TASK PROMPT: Pictures should be left out while the data beneath this task is written out word for word.

MATERIAL TO PROCESS:
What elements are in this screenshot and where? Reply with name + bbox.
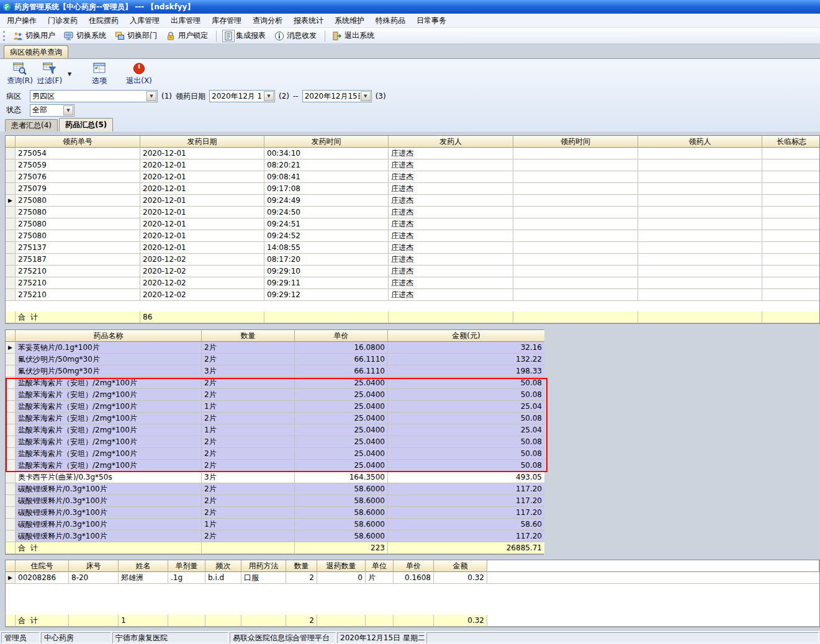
drugs-row[interactable]: 奥卡西平片(曲莱)/0.3g*50s3片164.3500493.05	[6, 472, 543, 483]
grid-cell: 2020-12-02	[140, 266, 264, 277]
menu-item[interactable]: 查询分析	[247, 14, 288, 27]
switch-department-icon	[115, 31, 125, 41]
grid-cell	[487, 615, 819, 627]
ward-combobox[interactable]: 男四区 ▼	[30, 90, 158, 102]
orders-row[interactable]: 2752102020-12-0209:29:10庄进杰	[6, 266, 819, 277]
detail-row[interactable]: ▶002082868-20郑雄洲.1gb.i.d口服20片0.16080.32	[6, 572, 819, 584]
grid-cell: 25.0400	[295, 460, 388, 472]
power-icon	[132, 61, 146, 75]
drugs-row[interactable]: 碳酸锂缓释片/0.3g*100片2片58.6000117.20	[6, 495, 543, 507]
options-button[interactable]: 选项	[84, 60, 114, 87]
grid-cell: 2020-12-01	[140, 171, 264, 183]
grid-cell: 郑雄洲	[119, 572, 168, 584]
drugs-row[interactable]: 碳酸锂缓释片/0.3g*100片2片58.6000117.20	[6, 530, 543, 542]
exit-button[interactable]: 退出(X)	[124, 60, 154, 87]
integrated-report-button[interactable]: 集成报表	[220, 29, 269, 43]
grid-cell: 275210	[16, 277, 140, 289]
status-combobox[interactable]: 全部 ▼	[30, 104, 74, 117]
filter-dropdown-arrow[interactable]: ▼	[65, 60, 74, 87]
chevron-down-icon[interactable]: ▼	[146, 91, 156, 101]
orders-row[interactable]: 2751872020-12-0208:17:20庄进杰	[6, 254, 819, 266]
date-to-picker[interactable]: 2020年12月15日 ▼	[302, 90, 372, 102]
grid-cell: 单位	[366, 560, 394, 572]
exit-system-button[interactable]: 退出系统	[328, 29, 378, 43]
drugs-total-row: 合 计22326885.71	[6, 542, 543, 554]
drugs-row[interactable]: 盐酸苯海索片（安坦）/2mg*100片2片25.040050.08	[6, 377, 543, 389]
grid-cell	[6, 207, 16, 218]
drugs-row[interactable]: 盐酸苯海索片（安坦）/2mg*100片2片25.040050.08	[6, 436, 543, 448]
drugs-row[interactable]: 盐酸苯海索片（安坦）/2mg*100片1片25.040025.04	[6, 401, 543, 413]
grid-cell: 117.20	[388, 495, 544, 507]
switch-department-button[interactable]: 切换部门	[111, 29, 161, 43]
chevron-down-icon[interactable]: ▼	[264, 91, 274, 101]
orders-row[interactable]: 2750542020-12-0100:34:10庄进杰	[6, 148, 819, 159]
grid-cell	[6, 289, 16, 301]
menu-item[interactable]: 住院摆药	[83, 14, 124, 27]
detail-grid: 住院号床号姓名单剂量频次用药方法数量退药数量单位单价金额▶002082868-2…	[5, 560, 820, 627]
orders-row[interactable]: 2750762020-12-0109:08:41庄进杰	[6, 171, 819, 183]
menu-item[interactable]: 特殊药品	[370, 14, 411, 27]
grid-cell	[6, 542, 16, 554]
action-button-label: 选项	[92, 76, 107, 86]
date-from-picker[interactable]: 2020年12月 1日 ▼	[209, 90, 275, 102]
grid-cell: 盐酸苯海索片（安坦）/2mg*100片	[16, 401, 202, 413]
menu-item[interactable]: 门诊发药	[42, 14, 83, 27]
grid-cell	[317, 615, 366, 627]
grid-cell: 单价	[394, 560, 434, 572]
grid-cell: 00208286	[16, 572, 69, 584]
orders-row[interactable]: 2751372020-12-0114:08:55庄进杰	[6, 242, 819, 254]
switch-system-button[interactable]: 切换系统	[60, 29, 110, 43]
chevron-down-icon[interactable]: ▼	[361, 91, 371, 101]
orders-row[interactable]: 2752102020-12-0209:29:12庄进杰	[6, 289, 819, 301]
menu-item[interactable]: 出库管理	[165, 14, 206, 27]
orders-row[interactable]: 2750802020-12-0109:24:50庄进杰	[6, 207, 819, 218]
filter-button[interactable]: 过滤(F)	[35, 60, 65, 87]
drugs-row[interactable]: 碳酸锂缓释片/0.3g*100片2片58.6000117.20	[6, 507, 543, 519]
orders-row[interactable]: 2750802020-12-0109:24:52庄进杰	[6, 230, 819, 242]
grid-cell: 2片	[202, 483, 295, 495]
switch-user-button[interactable]: 切换用户	[9, 29, 59, 43]
drugs-row[interactable]: 盐酸苯海索片（安坦）/2mg*100片2片25.040050.08	[6, 413, 543, 424]
grid-cell: 3片	[202, 472, 295, 483]
menu-item[interactable]: 库存管理	[206, 14, 247, 27]
orders-row[interactable]: 2750592020-12-0108:20:21庄进杰	[6, 159, 819, 171]
user-lock-button[interactable]: 用户锁定	[162, 29, 212, 43]
grid-cell: 2片	[202, 530, 295, 542]
menu-item[interactable]: 用户操作	[1, 14, 42, 27]
menu-item[interactable]: 报表统计	[288, 14, 329, 27]
drugs-row[interactable]: 氟伏沙明片/50mg*30片3片66.1110198.33	[6, 365, 543, 377]
grid-cell	[6, 311, 16, 323]
orders-row[interactable]: 2752102020-12-0209:29:11庄进杰	[6, 277, 819, 289]
drugs-row[interactable]: ▶苯妥英钠片/0.1g*100片2片16.080032.16	[6, 342, 543, 354]
grid-cell	[6, 560, 16, 572]
tab-drug-summary[interactable]: 药品汇总(5)	[59, 118, 113, 132]
grid-cell	[6, 183, 16, 195]
message-button[interactable]: 消息收发	[271, 29, 320, 43]
drugs-row[interactable]: 盐酸苯海索片（安坦）/2mg*100片1片25.040025.04	[6, 424, 543, 436]
drugs-row[interactable]: 盐酸苯海索片（安坦）/2mg*100片2片25.040050.08	[6, 389, 543, 401]
grid-cell: 碳酸锂缓释片/0.3g*100片	[16, 519, 202, 530]
grid-cell	[6, 365, 16, 377]
menu-item[interactable]: 日常事务	[411, 14, 452, 27]
grid-cell: 50.08	[388, 413, 544, 424]
menu-item[interactable]: 入库管理	[124, 14, 165, 27]
drugs-row[interactable]: 碳酸锂缓释片/0.3g*100片2片58.6000117.20	[6, 483, 543, 495]
chevron-down-icon[interactable]: ▼	[63, 105, 73, 115]
query-button[interactable]: 查询(R)	[5, 60, 35, 87]
orders-row[interactable]: 2750802020-12-0109:24:51庄进杰	[6, 218, 819, 230]
grid-cell: 床号	[69, 560, 119, 572]
grid-cell: 2	[286, 615, 317, 627]
orders-row[interactable]: 2750792020-12-0109:17:08庄进杰	[6, 183, 819, 195]
tab-patient-summary[interactable]: 患者汇总(4)	[5, 119, 58, 132]
drugs-row[interactable]: 盐酸苯海索片（安坦）/2mg*100片2片25.040050.08	[6, 460, 543, 472]
orders-row[interactable]: ▶2750802020-12-0109:24:49庄进杰	[6, 195, 819, 207]
grid-cell	[513, 266, 638, 277]
grid-cell: 长临标志	[762, 136, 820, 148]
tab-ward-order-query[interactable]: 病区领药单查询	[4, 45, 68, 58]
tab-label: 病区领药单查询	[10, 47, 62, 58]
drugs-row[interactable]: 氟伏沙明片/50mg*30片2片66.1110132.22	[6, 354, 543, 365]
drugs-row[interactable]: 碳酸锂缓释片/0.3g*100片1片58.600058.60	[6, 519, 543, 530]
menu-item[interactable]: 系统维护	[329, 14, 370, 27]
grid-cell	[6, 171, 16, 183]
drugs-row[interactable]: 盐酸苯海索片（安坦）/2mg*100片2片25.040050.08	[6, 448, 543, 460]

SOLUTION TO THIS TASK:
What elements are in this screenshot and where? Reply with name + bbox.
drugs-row[interactable]: 奥卡西平片(曲莱)/0.3g*50s3片164.3500493.05	[6, 472, 543, 483]
grid-cell: 2020-12-02	[140, 266, 264, 277]
menu-item[interactable]: 查询分析	[247, 14, 288, 27]
switch-department-icon	[115, 31, 125, 41]
grid-cell	[487, 615, 819, 627]
ward-combobox[interactable]: 男四区 ▼	[30, 90, 158, 102]
orders-row[interactable]: 2752102020-12-0209:29:10庄进杰	[6, 266, 819, 277]
detail-row[interactable]: ▶002082868-20郑雄洲.1gb.i.d口服20片0.16080.32	[6, 572, 819, 584]
grid-cell: 25.0400	[295, 460, 388, 472]
power-icon	[132, 61, 146, 75]
drugs-row[interactable]: 碳酸锂缓释片/0.3g*100片2片58.6000117.20	[6, 495, 543, 507]
options-button[interactable]: 选项	[84, 60, 114, 87]
grid-cell: 2020-12-01	[140, 171, 264, 183]
grid-cell: 郑雄洲	[119, 572, 168, 584]
drugs-row[interactable]: 碳酸锂缓释片/0.3g*100片2片58.6000117.20	[6, 530, 543, 542]
exit-button[interactable]: 退出(X)	[124, 60, 154, 87]
integrated-report-button[interactable]: 集成报表	[220, 29, 269, 43]
grid-cell: 275210	[16, 277, 140, 289]
status-combobox[interactable]: 全部 ▼	[30, 104, 74, 117]
filter-dropdown-arrow[interactable]: ▼	[65, 60, 74, 87]
chevron-down-icon[interactable]: ▼	[146, 91, 156, 101]
orders-row[interactable]: 2751872020-12-0208:17:20庄进杰	[6, 254, 819, 266]
date-to-picker[interactable]: 2020年12月15日 ▼	[302, 90, 372, 102]
grid-cell: 单位	[366, 560, 394, 572]
exit-system-button[interactable]: 退出系统	[328, 29, 378, 43]
drugs-total-row: 合 计22326885.71	[6, 542, 543, 554]
drugs-row[interactable]: 盐酸苯海索片（安坦）/2mg*100片2片25.040050.08	[6, 377, 543, 389]
grid-cell	[6, 207, 16, 218]
drugs-row[interactable]: 盐酸苯海索片（安坦）/2mg*100片2片25.040050.08	[6, 436, 543, 448]
drugs-row[interactable]: 盐酸苯海索片（安坦）/2mg*100片1片25.040025.04	[6, 401, 543, 413]
grid-cell: 117.20	[388, 495, 544, 507]
switch-department-button[interactable]: 切换部门	[111, 29, 161, 43]
chevron-down-icon[interactable]: ▼	[264, 91, 274, 101]
orders-row[interactable]: 2750542020-12-0100:34:10庄进杰	[6, 148, 819, 159]
grid-cell	[6, 289, 16, 301]
menu-item[interactable]: 住院摆药	[83, 14, 124, 27]
detail-grid: 住院号床号姓名单剂量频次用药方法数量退药数量单位单价金额▶002082868-2…	[5, 560, 820, 627]
orders-row[interactable]: 2750762020-12-0109:08:41庄进杰	[6, 171, 819, 183]
menu-item[interactable]: 特殊药品	[370, 14, 411, 27]
grid-cell	[6, 542, 16, 554]
action-button-label: 选项	[92, 76, 107, 86]
date-from-picker[interactable]: 2020年12月 1日 ▼	[209, 90, 275, 102]
grid-cell: 盐酸苯海索片（安坦）/2mg*100片	[16, 401, 202, 413]
menu-item[interactable]: 门诊发药	[42, 14, 83, 27]
grid-cell	[317, 615, 366, 627]
grid-cell: 单价	[394, 560, 434, 572]
grid-cell: 00208286	[16, 572, 69, 584]
orders-row[interactable]: 2751372020-12-0114:08:55庄进杰	[6, 242, 819, 254]
switch-system-button[interactable]: 切换系统	[60, 29, 110, 43]
chevron-down-icon[interactable]: ▼	[361, 91, 371, 101]
orders-row[interactable]: 2752102020-12-0209:29:12庄进杰	[6, 289, 819, 301]
menu-item[interactable]: 出库管理	[165, 14, 206, 27]
orders-row[interactable]: 2750802020-12-0109:24:50庄进杰	[6, 207, 819, 218]
filter-button[interactable]: 过滤(F)	[35, 60, 65, 87]
drugs-row[interactable]: 碳酸锂缓释片/0.3g*100片2片58.6000117.20	[6, 507, 543, 519]
orders-row[interactable]: 2750802020-12-0109:24:52庄进杰	[6, 230, 819, 242]
grid-cell: 2片	[202, 483, 295, 495]
switch-user-button[interactable]: 切换用户	[9, 29, 59, 43]
drugs-row[interactable]: 盐酸苯海索片（安坦）/2mg*100片2片25.040050.08	[6, 413, 543, 424]
grid-cell: 3片	[202, 472, 295, 483]
menu-item[interactable]: 库存管理	[206, 14, 247, 27]
orders-row[interactable]: 2750592020-12-0108:20:21庄进杰	[6, 159, 819, 171]
user-lock-button[interactable]: 用户锁定	[162, 29, 212, 43]
grid-cell: 2片	[202, 530, 295, 542]
menu-item[interactable]: 用户操作	[1, 14, 42, 27]
menu-item[interactable]: 报表统计	[288, 14, 329, 27]
drugs-row[interactable]: 氟伏沙明片/50mg*30片3片66.1110198.33	[6, 365, 543, 377]
grid-cell	[6, 311, 16, 323]
orders-row[interactable]: 2752102020-12-0209:29:11庄进杰	[6, 277, 819, 289]
drugs-row[interactable]: ▶苯妥英钠片/0.1g*100片2片16.080032.16	[6, 342, 543, 354]
grid-cell	[6, 560, 16, 572]
tab-drug-summary[interactable]: 药品汇总(5)	[59, 118, 113, 132]
grid-cell	[6, 183, 16, 195]
message-button[interactable]: 消息收发	[271, 29, 320, 43]
drugs-row[interactable]: 盐酸苯海索片（安坦）/2mg*100片1片25.040025.04	[6, 424, 543, 436]
drugs-row[interactable]: 盐酸苯海索片（安坦）/2mg*100片2片25.040050.08	[6, 389, 543, 401]
grid-cell: 碳酸锂缓释片/0.3g*100片	[16, 519, 202, 530]
grid-cell	[6, 365, 16, 377]
menu-item[interactable]: 日常事务	[411, 14, 452, 27]
grid-cell: 50.08	[388, 413, 544, 424]
menu-item[interactable]: 入库管理	[124, 14, 165, 27]
drugs-row[interactable]: 碳酸锂缓释片/0.3g*100片2片58.6000117.20	[6, 483, 543, 495]
chevron-down-icon[interactable]: ▼	[63, 105, 73, 115]
query-button[interactable]: 查询(R)	[5, 60, 35, 87]
orders-row[interactable]: 2750802020-12-0109:24:51庄进杰	[6, 218, 819, 230]
grid-cell: 床号	[69, 560, 119, 572]
grid-cell: 2	[286, 615, 317, 627]
orders-row[interactable]: 2750792020-12-0109:17:08庄进杰	[6, 183, 819, 195]
tab-patient-summary[interactable]: 患者汇总(4)	[5, 119, 58, 132]
drugs-row[interactable]: 盐酸苯海索片（安坦）/2mg*100片2片25.040050.08	[6, 460, 543, 472]
orders-row[interactable]: ▶2750802020-12-0109:24:49庄进杰	[6, 195, 819, 207]
grid-cell	[513, 266, 638, 277]
grid-cell: 长临标志	[762, 136, 820, 148]
tab-ward-order-query[interactable]: 病区领药单查询	[4, 45, 68, 58]
tab-label: 病区领药单查询	[10, 47, 62, 58]
drugs-row[interactable]: 氟伏沙明片/50mg*30片2片66.1110132.22	[6, 354, 543, 365]
drugs-row[interactable]: 碳酸锂缓释片/0.3g*100片1片58.600058.60	[6, 519, 543, 530]
menu-item[interactable]: 系统维护	[329, 14, 370, 27]
grid-cell	[6, 171, 16, 183]
drugs-row[interactable]: 盐酸苯海索片（安坦）/2mg*100片2片25.040050.08	[6, 448, 543, 460]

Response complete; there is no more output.